Tuesday, August 20, 2019
On August 1st, President Trump announced that $300B worth of Chinese goods, previously untouched by the trade war, would be subject to an additional 10% tariff. It often takes at least four weeks to import goods from China, so importers didn’t have much time to implement any mitigation strategies. Then, over concerns of stock market volatility and the impact on the upcoming holiday season, the tariff was delayed for $156B of those goods until December 15th. But importers’ preparation options are still limited, as the ongoing U.S.-China trade war continues to shrink warehouse capacity.

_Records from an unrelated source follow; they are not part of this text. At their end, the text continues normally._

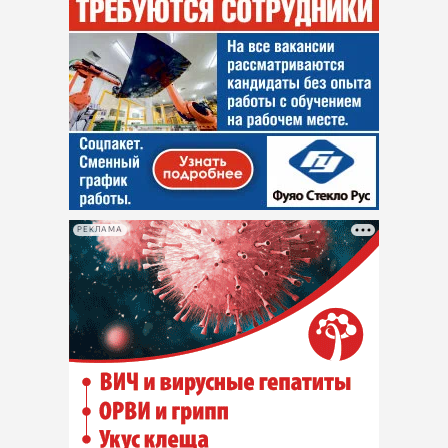
РЕКЛАМА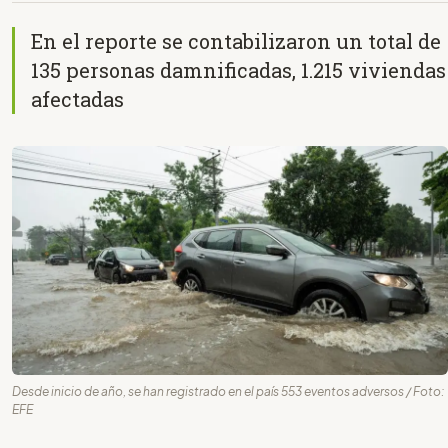
En el reporte se contabilizaron un total de
135 personas damnificadas, 1.215 viviendas
afectadas
Desde inicio de año, se han registrado en el país 553 eventos adversos / Foto:
EFE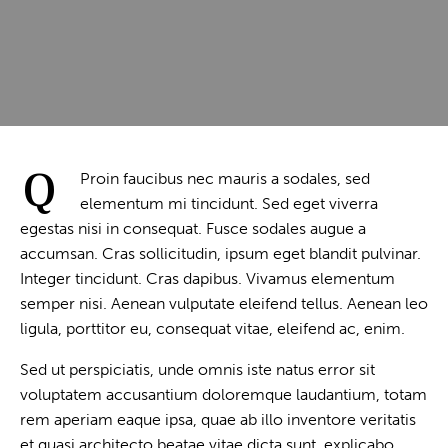
Q
Proin faucibus nec mauris a sodales, sed
elementum mi tincidunt. Sed eget viverra
egestas nisi in consequat. Fusce sodales augue a
accumsan. Cras sollicitudin, ipsum eget blandit pulvinar.
Integer tincidunt. Cras dapibus. Vivamus elementum
semper nisi. Aenean vulputate eleifend tellus. Aenean leo
ligula, porttitor eu, consequat vitae, eleifend ac, enim.
Sed ut perspiciatis, unde omnis iste natus error sit
voluptatem accusantium doloremque laudantium, totam
rem aperiam eaque ipsa, quae ab illo inventore veritatis
et quasi architecto beatae vitae dicta sunt, explicabo.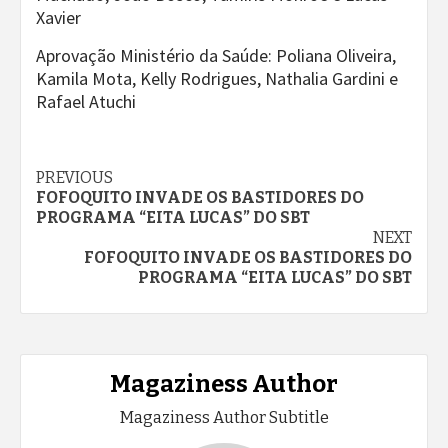
Xavier
Aprovação Ministério da Saúde: Poliana Oliveira,
Kamila Mota, Kelly Rodrigues, Nathalia Gardini e
Rafael Atuchi
Continue
PREVIOUS
FOFOQUITO INVADE OS BASTIDORES DO
Reading
PROGRAMA “EITA LUCAS” DO SBT
NEXT
FOFOQUITO INVADE OS BASTIDORES DO
PROGRAMA “EITA LUCAS” DO SBT
Magaziness Author
Magaziness Author Subtitle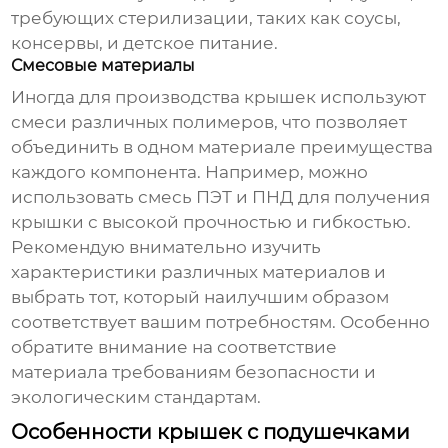
требующих стерилизации, таких как соусы,
консервы, и детское питание.
Смесовые материалы
Иногда для производства крышек используют
смеси различных полимеров, что позволяет
объединить в одном материале преимущества
каждого компонента. Например, можно
использовать смесь ПЭТ и ПНД для получения
крышки с высокой прочностью и гибкостью.
Рекомендую внимательно изучить
характеристики различных материалов и
выбрать тот, который наилучшим образом
соответствует вашим потребностям. Особенно
обратите внимание на соответствие
материала требованиям безопасности и
экологическим стандартам.
Особенности крышек с подушечками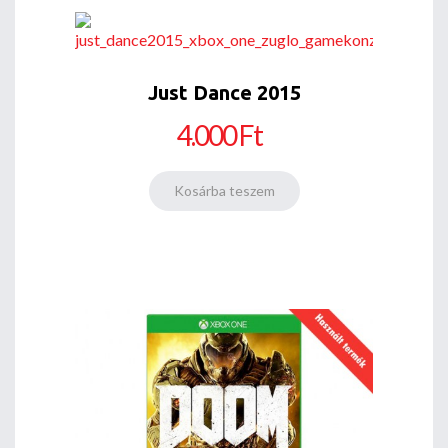
Just Dance 2015
4.000 Ft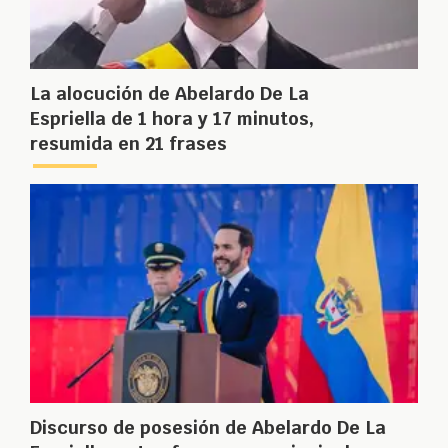
La alocución de Abelardo De La
Espriella de 1 hora y 17 minutos,
resumida en 21 frases
Discurso de posesión de Abelardo De La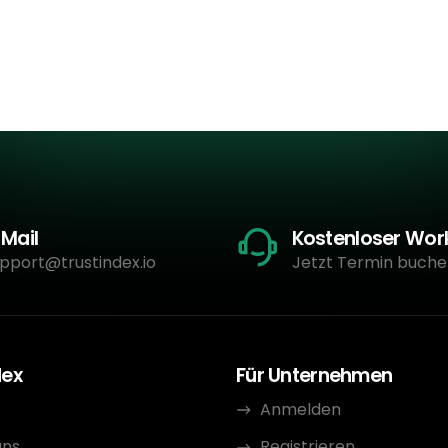
-Mail
Kostenloser Wo
pport@trustindex.io
Jetzt Termin buche
dex
Für Unternehmen
Anmelden
uns
Registrieren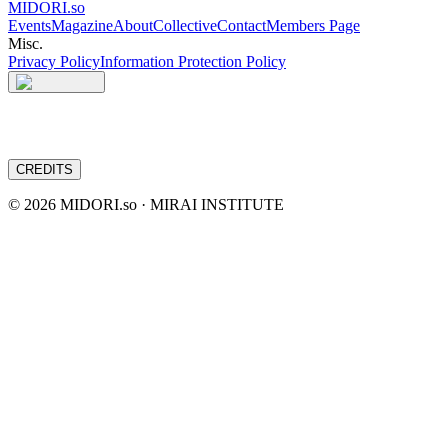
MIDORI.so
Events
Magazine
About
Collective
Contact
Members Page
Misc.
Privacy Policy
Information Protection Policy
CREDITS
©
2026
MIDORI.so · MIRAI INSTITUTE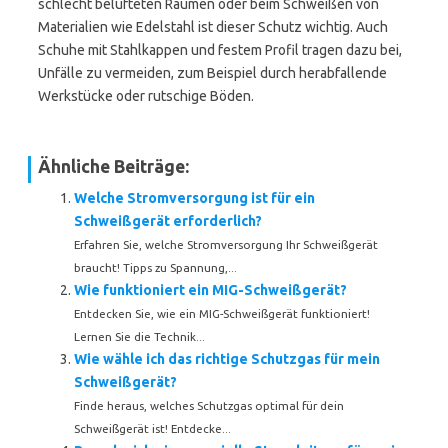
schlecht belüfteten Räumen oder beim Schweißen von
Materialien wie Edelstahl ist dieser Schutz wichtig. Auch
Schuhe mit Stahlkappen und festem Profil tragen dazu bei,
Unfälle zu vermeiden, zum Beispiel durch herabfallende
Werkstücke oder rutschige Böden.
Ähnliche Beiträge:
Welche Stromversorgung ist für ein
Schweißgerät erforderlich?
Erfahren Sie, welche Stromversorgung Ihr Schweißgerät
braucht! Tipps zu Spannung,...
Wie funktioniert ein MIG-Schweißgerät?
Entdecken Sie, wie ein MIG-Schweißgerät funktioniert!
Lernen Sie die Technik...
Wie wähle ich das richtige Schutzgas für mein
Schweißgerät?
Finde heraus, welches Schutzgas optimal für dein
Schweißgerät ist! Entdecke...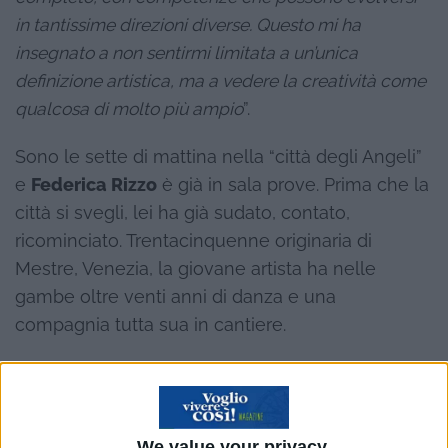
in tantissime direzioni diverse. Questo mi ha
insegnato a non sentirmi limitata a un’unica
definizione artistica, ma a vedere la creatività come
qualcosa di molto più ampio
”.
Sono le sette di mattina nella “città degli Angeli”
e
Federica Rizzo
è già in sala prove. Prima che la
città si svegli, lei ha già sudato, contato,
ricominciato. Trentacinquenne originaria di
Mestre, Venezia, la giovane artista ha nelle
gambe oltre venti anni di danza e una
compagnia tutta sua in cantiere.
Ballerina, coreografa, attrice, insegnante:
Federica ha costruito la sua carriera
internazionale un passo alla volta, dai
We value your privacy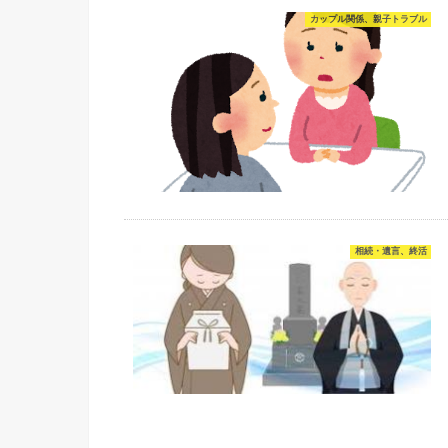
カップル関係、親子トラブル
相続・遺言、終活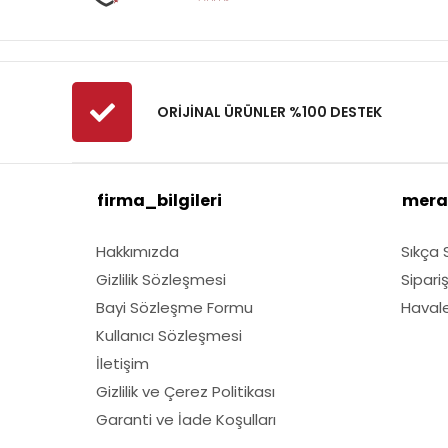
Fibrodem
First
Fiskars
Fırat
ORİJİNAL ÜRÜNLER %100 DESTEK
Fırtına
Fıskars
firma_bilgileri
mera
GMT
Grass Mixture
Hakkımızda
Sıkça 
Husqvarna
Gizlilik Sözleşmesi
Sipari
Kawasaki
Bayi Sözleşme Formu
Havale 
Lubex
Kullanıcı Sözleşmesi
Marmara
İletişim
Gizlilik ve Çerez Politikası
Nylgrass
Garanti ve İade Koşulları
Oleomac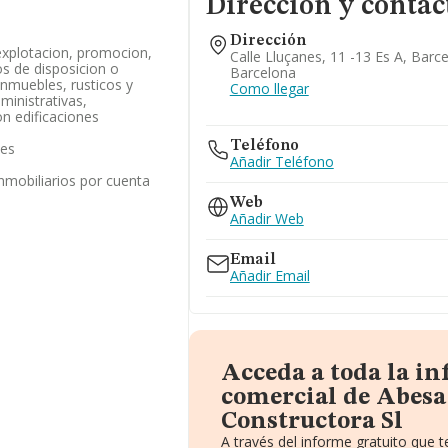
Dirección y contac
Dirección
 explotacion, promocion,
Calle Lluçanes, 11 -13 Es A, Barc
s de disposicion o
Barcelona
inmuebles, rusticos y
Como llegar
inistrativas,
on edificaciones
Teléfono
les
Añadir Teléfono
inmobiliarios por cuenta
Web
Añadir Web
Email
Añadir Email
Acceda a toda la i
comercial de Abes
Constructora Sl
A través del informe gratuito que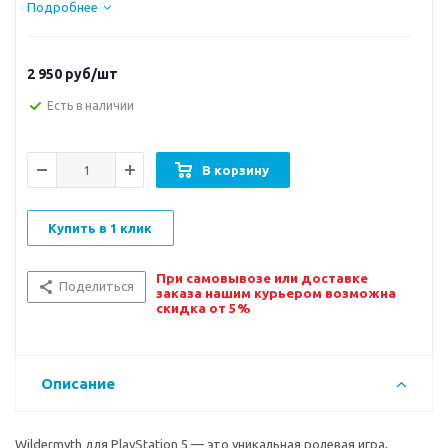
Подробнее
2 950
руб/шт
Есть в наличии
В корзину
Купить в 1 клик
При самовывозе или доставке
Поделиться
заказа нашим курьером возможна
скидка от 5%
Описание
Wildermyth для PlayStation 5 — это уникальная ролевая игра,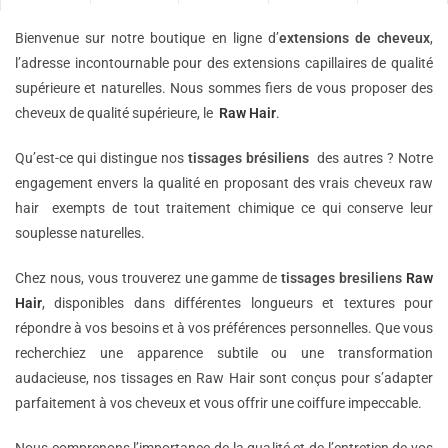
Bienvenue sur notre boutique en ligne d’
extensions de
cheveux
,
l’adresse incontournable pour des extensions capillaires de qualité
supérieure et naturelles. Nous sommes fiers de vous proposer des
cheveux de qualité supérieure, le
Raw Hair
.
Qu’est-ce qui distingue nos
tissages brésiliens
des autres ? Notre
engagement envers la qualité en proposant des vrais cheveux raw
hair exempts de tout traitement chimique ce qui conserve leur
souplesse naturelles.
Chez nous, vous trouverez une gamme de
tissages bresiliens
Raw
Hair
, disponibles dans différentes longueurs et textures pour
répondre à vos besoins et à vos préférences personnelles. Que vous
recherchiez une apparence subtile ou une transformation
audacieuse, nos tissages en Raw Hair sont conçus pour s’adapter
parfaitement à vos cheveux et vous offrir une coiffure impeccable.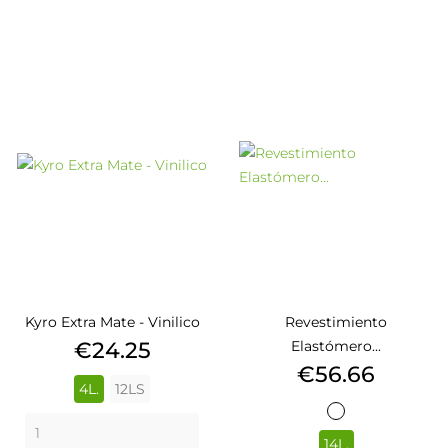
Kyro Extra Mate - Vinilico
Revestimiento
Price
€24.25
Elastómero...
Price
€56.66
4L.
12LS
BLANCO
552
14L.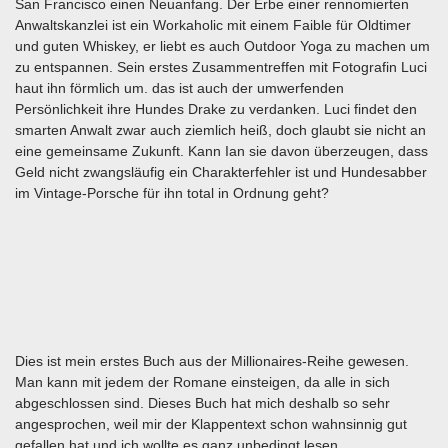
San Francisco einen Neuanfang. Der Erbe einer rennomierten
Anwaltskanzlei ist ein Workaholic mit einem Faible für Oldtimer
und guten Whiskey, er liebt es auch Outdoor Yoga zu machen um
zu entspannen. Sein erstes Zusammentreffen mit Fotografin Luci
haut ihn förmlich um. das ist auch der umwerfenden
Persönlichkeit ihre Hundes Drake zu verdanken. Luci findet den
smarten Anwalt zwar auch ziemlich heiß, doch glaubt sie nicht an
eine gemeinsame Zukunft. Kann Ian sie davon überzeugen, dass
Geld nicht zwangsläufig ein Charakterfehler ist und Hundesabber
im Vintage-Porsche für ihn total in Ordnung geht?
Dies ist mein erstes Buch aus der Millionaires-Reihe gewesen.
Man kann mit jedem der Romane einsteigen, da alle in sich
abgeschlossen sind. Dieses Buch hat mich deshalb so sehr
angesprochen, weil mir der Klappentext schon wahnsinnig gut
gefallen hat und ich wollte es ganz unbedingt lesen.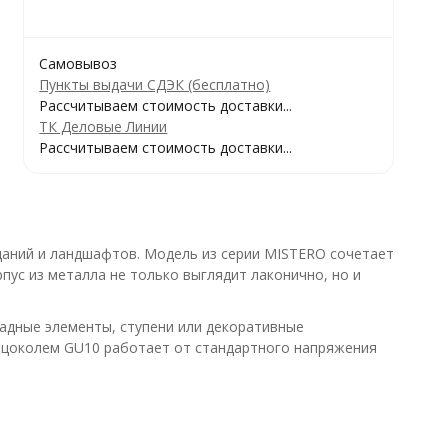
Самовывоз
Пункты выдачи СДЭК (бесплатно)
Рассчитываем стоимость доставки...
ТК Деловые Линии
Рассчитываем стоимость доставки...
даний и ландшафтов. Модель из серии MISTERO сочетает
пус из металла не только выглядит лаконично, но и
адные элементы, ступени или декоративные
с цоколем GU10 работает от стандартного напряжения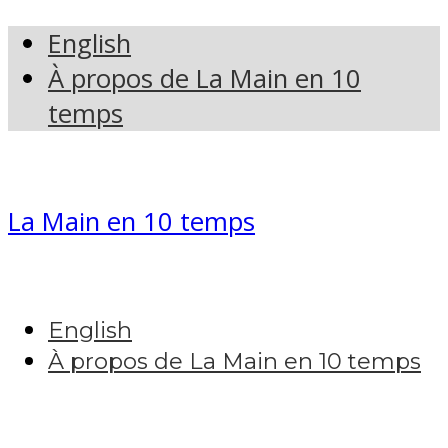
English
À propos de La Main en 10
temps
La Main en 10 temps
English
À propos de La Main en 10 temps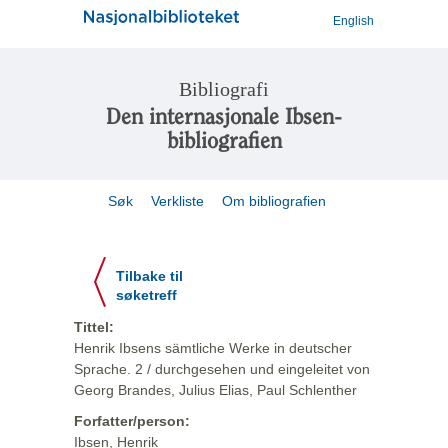
English
Bibliografi
Den internasjonale Ibsen-
bibliografien
Søk
Verkliste
Om bibliografien
Tilbake til
søketreff
Tittel:
Henrik Ibsens sämtliche Werke in deutscher
Sprache. 2 / durchgesehen und eingeleitet von
Georg Brandes, Julius Elias, Paul Schlenther
Forfatter/person:
Ibsen, Henrik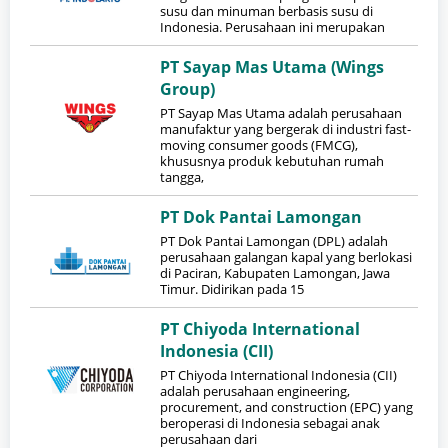
susu dan minuman berbasis susu di
Indonesia. Perusahaan ini merupakan
PT Sayap Mas Utama (Wings
Group)
PT Sayap Mas Utama adalah perusahaan
manufaktur yang bergerak di industri fast-
moving consumer goods (FMCG),
khususnya produk kebutuhan rumah
tangga,
PT Dok Pantai Lamongan
PT Dok Pantai Lamongan (DPL) adalah
perusahaan galangan kapal yang berlokasi
di Paciran, Kabupaten Lamongan, Jawa
Timur. Didirikan pada 15
PT Chiyoda International
Indonesia (CII)
​PT Chiyoda International Indonesia (CII)
adalah perusahaan engineering,
procurement, and construction (EPC) yang
beroperasi di Indonesia sebagai anak
perusahaan dari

Importers have been stockpiling inventory at the Ports of Los Angeles and Long Beach to prepare for new tariffs since the beginning of the trade war. Shippers frontloaded goods ahead of tariffs in 2018 to avoid higher customs costs, saving millions in some cases, and stored surplus inventory until it was needed. But now warehouse availability around the Ports of Los Angeles and Long Beach are at an unprecedented low of 1-2%, making it difficult for importers to repeat last year’s frontloading approach.
And storage isn’t just limited around West Coast ports – warehouse availability has been shrinking across the U.S. for 35 straight quarters. Last year’s frontloading coincided with the e-commerce boom, according to Bloomberg, generating a “largely unprecedented demand for warehousing space.” Seller inventory continues to grow, rising at a 7.9% annual pace in June, the fastest in six years.
According to Blake Shumate of American Global Logistics, retailers had been attempting to drive efficiency, boost margins and reduce reliance on industrial real estate by implementing a “just-in-time model” that doesn’t hold any more inventory than what’s necessary. Rising delivery expectations caused by e-commerce had forced retailers to stray from that model, but Shumate told Supply Chain Dive that shippers may need to return to it in response to continued tariffs.
New construction is underway to meet rising demand for warehousing space, but Shumate says that the state of the market, regardless of tariffs, is pushing his clients to book space for 2020 now. And as demand for space continues to spike, so will prices.